→ **Data extracts**
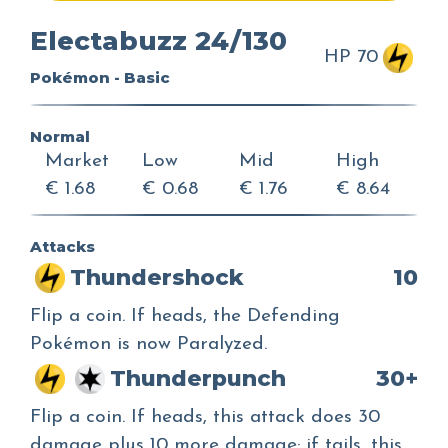
Electabuzz 24/130
HP 70
Pokémon - Basic
Normal
Market
Low
Mid
High
€ 1.68
€ 0.68
€ 1.76
€ 8.64
Attacks
Thundershock
10
Flip a coin. If heads, the Defending
Pokémon is now Paralyzed.
Thunderpunch
30+
Flip a coin. If heads, this attack does 30
damage plus 10 more damage; if tails, this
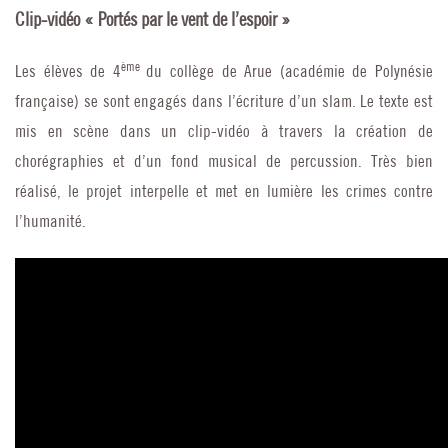
Clip-vidéo « Portés par le vent de l’espoir »
ème
Les élèves de 4
du collège de Arue (académie de Polynésie
française) se sont engagés dans l’écriture d’un slam. Le texte est
mis en scène dans un clip-vidéo à travers la création de
chorégraphies et d’un fond musical de percussion. Très bien
réalisé, le projet interpelle et met en lumière les crimes contre
l’humanité.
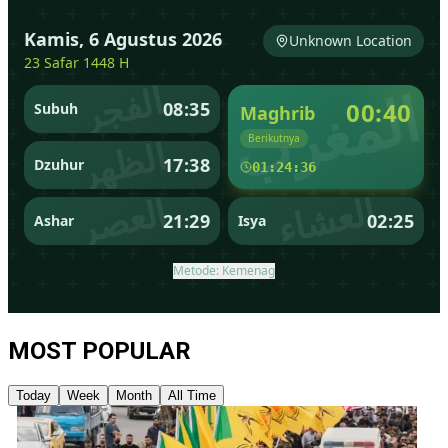
MOST POPULAR
Today
Week
Month
All Time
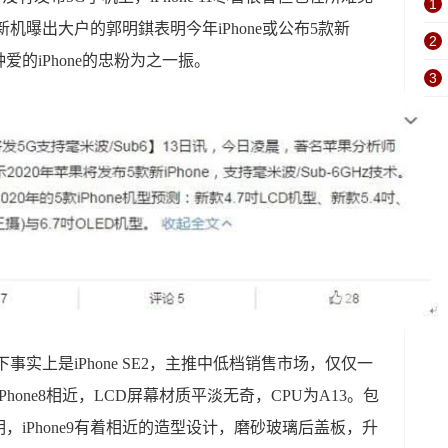
1
机曝出大户的郭明錤表明今年iPhone或公布5款新
2
钟爱的iPhone的忠粉为之一振。
3
下事实上是iPhone SE2，主推中低档销售市场，仅仅一
hone8相近，LCD屏幕材质平淡无奇，CPU为A13。包
iPhone9有着相近的造型设计，磨砂玻璃后盖板，升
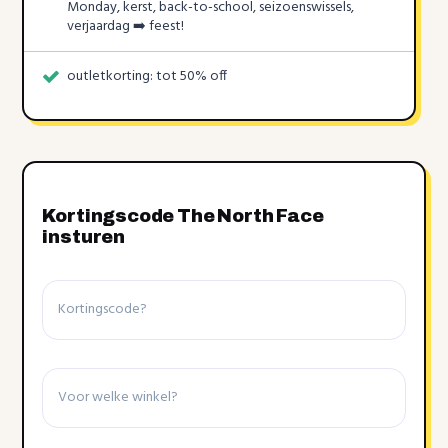
Monday, kerst, back-to-school, seizoenswissels,
verjaardag ➡️ feest!
outletkorting: tot 50% off
Kortingscode The North Face
insturen
Kortingscode
Winkel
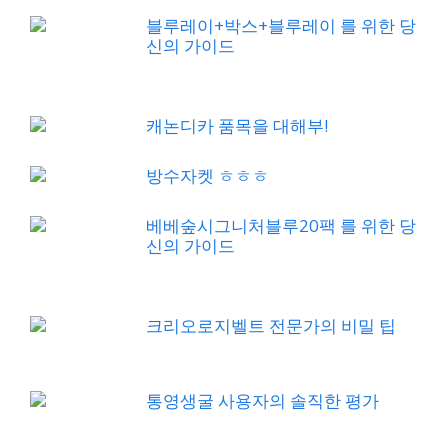
블루레이+박스+블루레이 를 위한 당
신의 가이드
캐논디카 품목을 대해부!
방수자켓 ㅎㅎㅎ
베베숲시그니처블루20팩 를 위한 당
신의 가이드
크리오로지벨트 전문가의 비밀 팁
통영생굴 사용자의 솔직한 평가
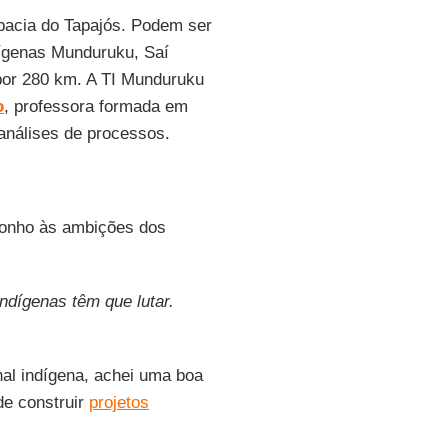
bacia do Tapajós. Podem ser
ndígenas Munduruku, Saí
 por 280 km. A TI Munduruku
o
, professora formada em
análises de processos.
sonho às ambições dos
indígenas têm que lutar.
l indígena, achei uma boa
de construir
projetos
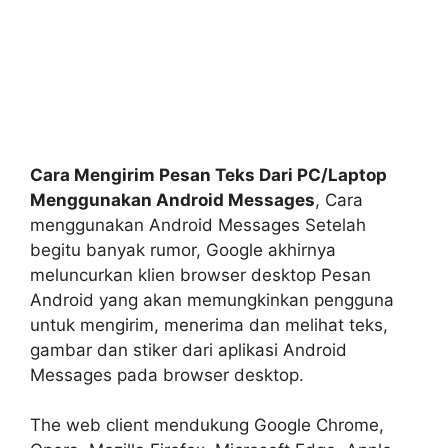
Cara Mengirim Pesan Teks Dari PC/Laptop
Menggunakan Android Messages
, Cara
menggunakan Android Messages Setelah
begitu banyak rumor, Google akhirnya
meluncurkan klien browser desktop Pesan
Android yang akan memungkinkan pengguna
untuk mengirim, menerima dan melihat teks,
gambar dan stiker dari aplikasi Android
Messages pada browser desktop.
The web client mendukung Google Chrome,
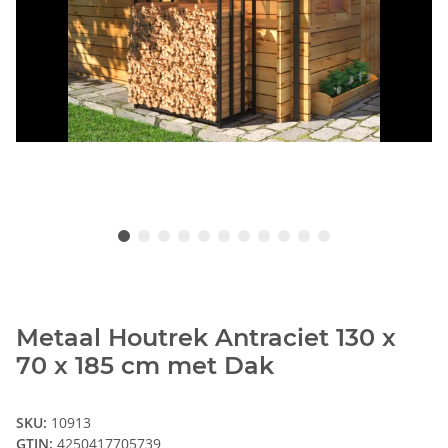
Metaal Houtrek Antraciet 130 x
70 x 185 cm met Dak
SKU:
10913
GTIN:
4250417705739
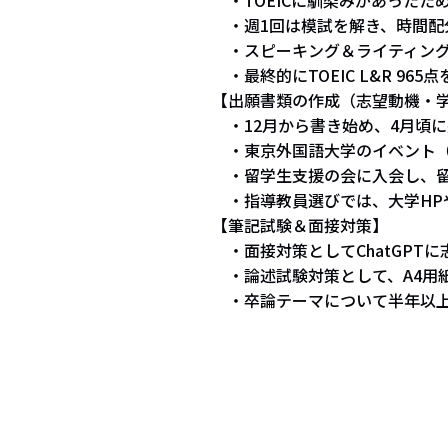
・週1回は模試を解き、時間配
・スピーキング＆ライティング
・最終的にTOEIC L&R 965
【出願書類の作成（志望動機・
・12月から書き始め、4月頃に
・東京外国語大学のイベント（
・留学生支援の会に入会し、留
・指導教員選びでは、大学HP
【筆記試験＆面接対策】
・面接対策としてChatGPT
・論述試験対策として、A4用
・卒論テーマについて半年以上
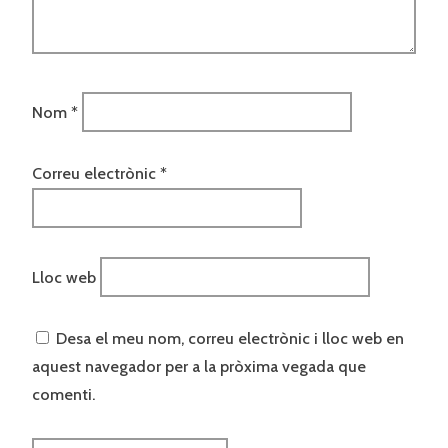
Nom
*
Correu electrònic
*
Lloc web
Desa el meu nom, correu electrònic i lloc web en
aquest navegador per a la pròxima vegada que
comenti.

→ **What you are asked to do**
Copy each entry above exactly; drop the pictures.

→ **Expected answer**
Electabuzz 24/130
HP 70
Pokémon - Basic
Normal
Market
Low
Mid
High
€ 1.68
€ 0.68
€ 1.76
€ 8.64
Attacks
Thundershock
10
Flip a coin. If heads, the Defending
Pokémon is now Paralyzed.
Thunderpunch
30+
Flip a coin. If heads, this attack does 30
damage plus 10 more damage; if tails, this
Clip-vidéo « Portés par le vent de l’espoir »
ème
Les élèves de 4
du collège de Arue (académie de Polynésie
française) se sont engagés dans l’écriture d’un slam. Le texte est
mis en scène dans un clip-vidéo à travers la création de
chorégraphies et d’un fond musical de percussion. Très bien
réalisé, le projet interpelle et met en lumière les crimes contre
l’humanité.
MOST POPULAR
Today
Week
Month
All Time
1
机曝出大户的郭明錤表明今年iPhone或公布5款新
2
钟爱的iPhone的忠粉为之一振。
3
下事实上是iPhone SE2，主推中低档销售市场，仅仅一
hone8相近，LCD屏幕材质平淡无奇，CPU为A13。包
iPhone9有着相近的造型设计，磨砂玻璃后盖板，升
Monday, kerst, back-to-school, seizoenswissels,
verjaardag ➡️ feest!
outletkorting: tot 50% off
Kortingscode The North Face
insturen
Kortingscode
Winkel
블루레이+박스+블루레이 를 위한 당
신의 가이드
캐논디카 품목을 대해부!
방수자켓 ㅎㅎㅎ
베베숲시그니처블루20팩 를 위한 당
신의 가이드
크리오로지벨트 전문가의 비밀 팁
통영생굴 사용자의 솔직한 평가
bacia do Tapajós. Podem ser
ndígenas Munduruku, Saí
 por 280 km. A TI Munduruku
o
, professora formada em
análises de processos.
sonho às ambições dos
indígenas têm que lutar.
l indígena, achei uma boa
de construir
projetos
Cara Mengirim Pesan Teks Dari PC/Laptop
Menggunakan Android Messages
, Cara
menggunakan Android Messages Setelah
begitu banyak rumor, Google akhirnya
meluncurkan klien browser desktop Pesan
Android yang akan memungkinkan pengguna
untuk mengirim, menerima dan melihat teks,
gambar dan stiker dari aplikasi Android
Messages pada browser desktop.
The web client mendukung Google Chrome,
Metaal Houtrek Antraciet 130 x
70 x 185 cm met Dak
SKU:
10913
GTIN:
4250417705739
・週1回は模試を解き、時間配
・スピーキング＆ライティング
・最終的にTOEIC L&R 965
【出願書類の作成（志望動機・
・12月から書き始め、4月頃に
・東京外国語大学のイベント（
・留学生支援の会に入会し、留
・指導教員選びでは、大学HP
【筆記試験＆面接対策】
・面接対策としてChatGPT
・論述試験対策として、A4用
・卒論テーマについて半年以上
Nom
*
Correu electrònic
*
Lloc web
Desa el meu nom, correu electrònic i lloc web en
aquest navegador per a la pròxima vegada que
comenti.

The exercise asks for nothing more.